Roughly 3500 years ago—right about the time the Ancient Phoenicians were hitting their stride—a tiny cypress tree, no bigger than a fist, sprouted in the swamplands of Central Florida. In 2012, that very same cypress burned to the ground.

Known as “The Senator,” this majestic, 118-foot tall tree was one of the oldest organisms in the world. Over the course of its long life, it survived hurricanes, disease, and logging sprees; serving as a landmark for Seminole Indians; a tourist attraction for curious Victorians; and a spiritual epicenter for pilgrims hoping to bask, literally, in the shade of history. 

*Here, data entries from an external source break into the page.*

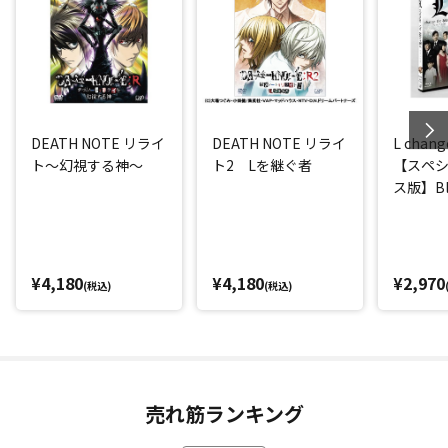
DEATH NOTE リライ
DEATH NOTE リライ
L chang
ト～幻視する神～
ト2 Lを継ぐ者
【スペ
ス版】Blu
¥4,180
¥4,180
¥2,970
(税込)
(税込)
売れ筋ランキング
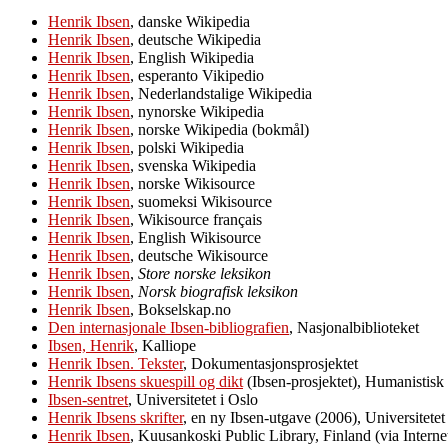
Henrik Ibsen
, danske Wikipedia
Henrik Ibsen
, deutsche Wikipedia
Henrik Ibsen
, English Wikipedia
Henrik Ibsen
, esperanto Vikipedio
Henrik Ibsen
, Nederlandstalige Wikipedia
Henrik Ibsen
, nynorske Wikipedia
Henrik Ibsen
, norske Wikipedia (bokmål)
Henrik Ibsen
, polski Wikipedia
Henrik Ibsen
, svenska Wikipedia
Henrik Ibsen
, norske Wikisource
Henrik Ibsen
, suomeksi Wikisource
Henrik Ibsen
, Wikisource français
Henrik Ibsen
, English Wikisource
Henrik Ibsen
, deutsche Wikisource
Henrik Ibsen
,
Store norske leksikon
Henrik Ibsen
,
Norsk biografisk leksikon
Henrik Ibsen
, Bokselskap.no
Den internasjonale Ibsen-bibliografien
, Nasjonalbiblioteket
Ibsen, Henrik
, Kalliope
Henrik Ibsen. Tekster
, Dokumentasjonsprosjektet
Henrik Ibsens skuespill og dikt
(Ibsen-prosjektet), Humanistisk 
Ibsen-sentret
, Universitetet i Oslo
Henrik Ibsens skrifter
, en ny Ibsen-utgave (2006), Universitetet
Henrik Ibsen
, Kuusankoski Public Library, Finland (via Interne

We may have lost "The Senator," but there are still other ancient trees to marvel at. Here are some of the world’s oldest and most interesting trees that remain.

1. Old Tjikko // Sweden

The world’s oldest known living tree sprouted sometime during the last Ice Age, more than 9550 years ago. This 16-foot Norway spruce in the Dalarna province of Sweden may look more like the tree from A Charlie Brown Christmas, but don’t be fooled: its root system got started back when an ice bridge still connected the British Isles to Europe. Leif Kullman, the geologist who discovered the tree, named it after his dead dog.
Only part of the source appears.